The collective agreement allows for a 32-hour week for a period of up to three years. Since the management and the union have to agree at company level, numerous company agreements along these lines are almost pre-programmed.

Collectively agreed supplementary allowances had already been agreed in 2018. Supplementary allowance A could be converted into eight days off with the consent of the works councils. Now, the collectively agreed additional payment (allowance B), which is due in October, can also be waived depending on the company’s results. The payment can be postponed if the company achieves a negative result.

In other words, if profits fall, workers finance shareholders’ yield and dividends with their wages and jobs.

But that is not all. The deal provides for additional “future collective agreements” at the company level. A works council can demand talks with the company leadership—optionally, also between the employers’ association and IG Metall—in which, according to IG Metall district leader Giesler, “the situation will be analysed” and “the necessary steps will be laid down in a collective agreement.”

If no agreement is reached, the talks go to arbitration. Also, the parties can call in a “transformation agency” for further consultation.

IG Metall chief Jörg Hofmann praised the deal in the highest terms. “In the midst of one of the most serious crises in the history of the Federal Republic of Germany,” he said, the union had ensured that “the consequences of the crisis are fairly distributed and not unilaterally dumped on the workers.” Employees’ incomes had been stabilised and their jobs secured.
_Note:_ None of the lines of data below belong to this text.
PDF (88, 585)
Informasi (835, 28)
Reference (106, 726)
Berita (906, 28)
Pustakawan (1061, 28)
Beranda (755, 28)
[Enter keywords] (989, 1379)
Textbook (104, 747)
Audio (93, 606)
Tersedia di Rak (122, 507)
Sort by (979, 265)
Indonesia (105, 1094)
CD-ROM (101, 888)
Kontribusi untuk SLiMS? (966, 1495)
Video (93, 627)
The opposite is the case—and the union has been instrumental in pushing this through. It has not only concluded a truce with the corporations but has also agreed on the mechanisms for the coming attacks on wages and jobs.

The union officials and works council leaders, like the millionaire managers and shareholders, agree that production in Germany’s factories and plants must become significantly more efficient to outdo the international competition: jobs must be cut, wages reduced.
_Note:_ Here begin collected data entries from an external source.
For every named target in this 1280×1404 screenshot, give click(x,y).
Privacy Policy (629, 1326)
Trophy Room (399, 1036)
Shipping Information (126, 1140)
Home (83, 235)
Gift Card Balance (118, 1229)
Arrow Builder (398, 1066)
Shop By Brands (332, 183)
They fear that an open confrontation with workers could start a conflagration that would escape the control of the unions and challenge capitalist private property. Socialists would gain influence, the lavish remuneration the union bureaucrats receive for their posts on works councils, supervisory boards, etc. would dry up—not to mention the semi-legal perks and illegal bribes.
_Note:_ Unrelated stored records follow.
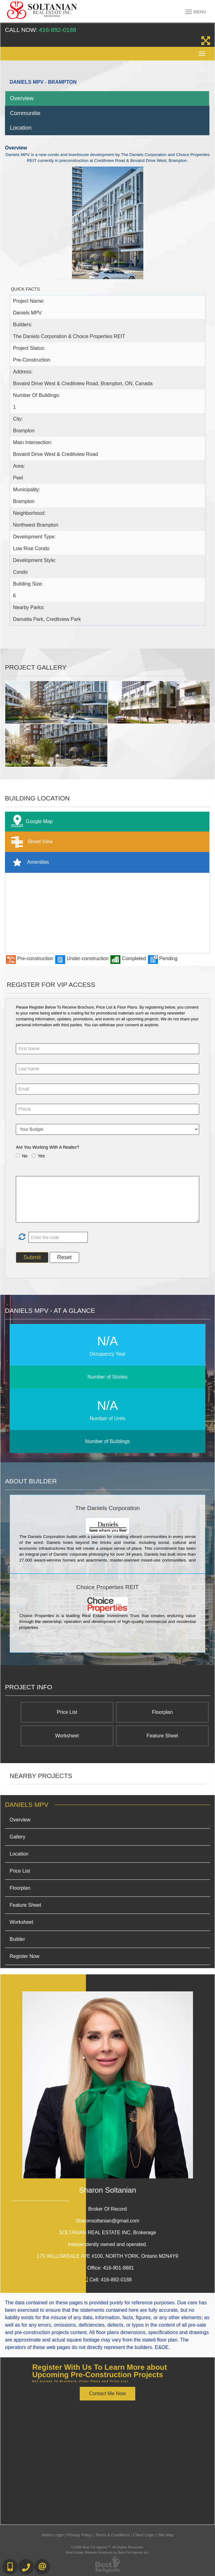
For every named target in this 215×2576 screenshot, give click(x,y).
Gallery (17, 1836)
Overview (22, 98)
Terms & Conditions (112, 2535)
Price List (67, 1712)
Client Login (144, 2535)
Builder (17, 1939)
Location (21, 127)
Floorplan (162, 1712)
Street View (30, 842)
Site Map (165, 2535)
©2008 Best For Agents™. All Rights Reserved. (107, 2547)
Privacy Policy (79, 2535)
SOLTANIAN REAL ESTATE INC (107, 2232)
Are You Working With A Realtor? (47, 1147)
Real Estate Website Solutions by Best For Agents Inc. (107, 2552)
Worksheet (67, 1735)
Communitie (25, 113)
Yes (41, 1155)
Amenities (28, 862)
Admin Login (53, 2535)
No (25, 1155)
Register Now (24, 1956)
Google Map (30, 822)
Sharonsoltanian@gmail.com (107, 2220)
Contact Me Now (107, 2393)
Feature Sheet (162, 1735)
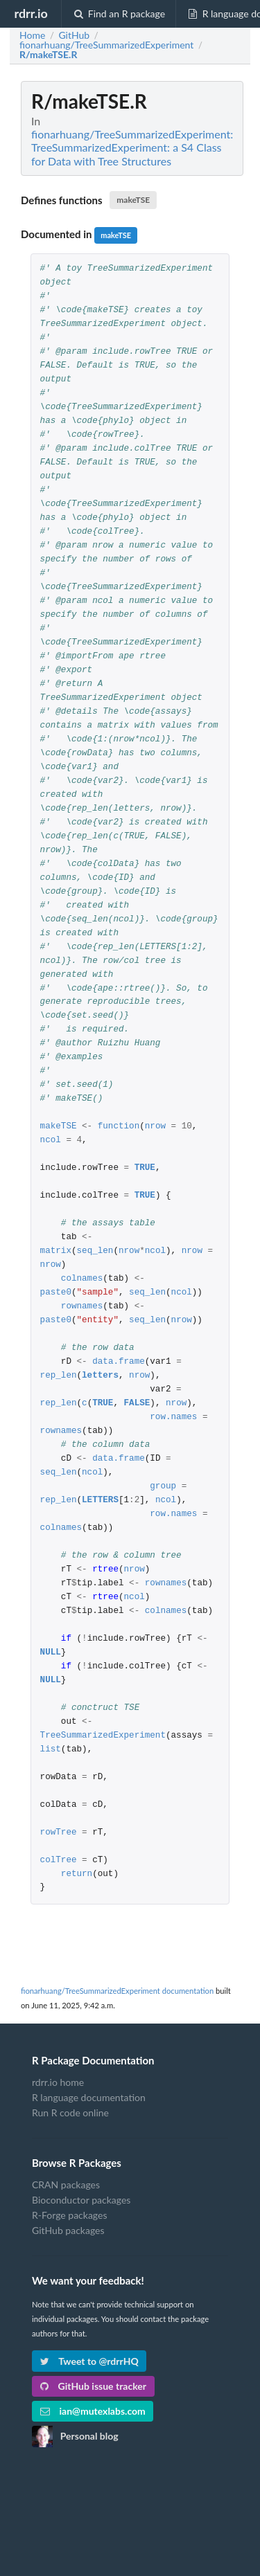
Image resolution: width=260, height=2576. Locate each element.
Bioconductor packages (81, 2200)
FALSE (137, 1403)
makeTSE (133, 200)
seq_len (95, 1251)
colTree (58, 1860)
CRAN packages (66, 2184)
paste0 (55, 1293)
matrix (55, 1251)
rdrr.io (30, 13)
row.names (173, 1417)
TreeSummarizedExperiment (103, 1736)
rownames (82, 1307)
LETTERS (100, 1500)
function (118, 1127)
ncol (50, 1140)
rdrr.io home (58, 2082)
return (76, 1874)
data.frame (118, 1362)
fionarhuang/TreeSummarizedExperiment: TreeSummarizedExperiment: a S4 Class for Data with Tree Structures (132, 147)
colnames (82, 1279)
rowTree (58, 1833)
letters (100, 1376)
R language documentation (89, 2097)
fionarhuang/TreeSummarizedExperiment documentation (117, 1990)
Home (32, 35)
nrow (155, 1127)
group (163, 1487)
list (50, 1750)
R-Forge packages (69, 2215)
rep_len (58, 1376)
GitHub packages (68, 2230)
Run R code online (70, 2112)
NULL (50, 1653)
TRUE (145, 1168)
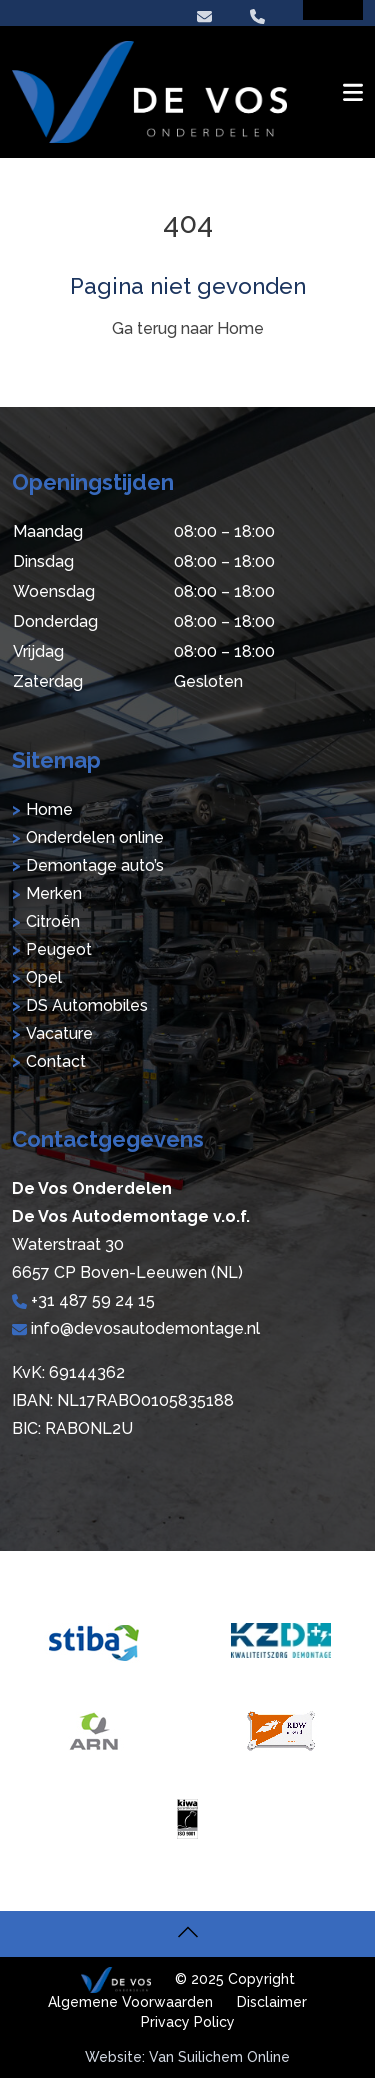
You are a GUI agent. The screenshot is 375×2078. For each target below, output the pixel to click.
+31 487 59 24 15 (83, 1300)
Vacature (59, 1033)
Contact (56, 1061)
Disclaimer (272, 2002)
Corporations are using the pandemic to carry out long-planned attacks. Tens of thousands of jobs have already been cut and wages reduced at plant level. When production started to rise again at the end of last year (even in the steel industry production was higher last December than in the same month the previous year), car manufacturers made billions in profits and passed them on to shareholders. The companies’ constant talk of “crisis,” “lack of scope for distribution” and their calls for “moderation” were met with growing indignation in the factories, where workers remained on the job despite the coronavirus threat. As a result, 800,000 metalworkers took part in IG Metall’s protest strikes earlier last month despite pandemic restrictions.

The Sozialistische Gleichheitspartei (Socialist Equality Party) welcomed the workers’ willingness to fight but warned against IG Metall selling out. In a statement at the beginning of March, we said: “The IG Metall trade union, which called the strikes, is pursuing goals that are totally opposed to those of its members. The union stands firmly on the side of the corporations and is jointly plotting attacks on jobs, wages, workplace benefits, and working conditions.” This has now been confirmed.

Although labour costs in the car industry now account for no more than one-fifth of total costs, it is human labour that is the only component of production that produces surplus value.

Workers are not simply confronted with the corporations, their managers, and shareholders, but also with the trade unions, who, with the current deal, are tightening their stranglehold. Workers must organise independently of IG Metall and take the fight against job cuts, for higher wages, health protection and better working conditions into their own hands.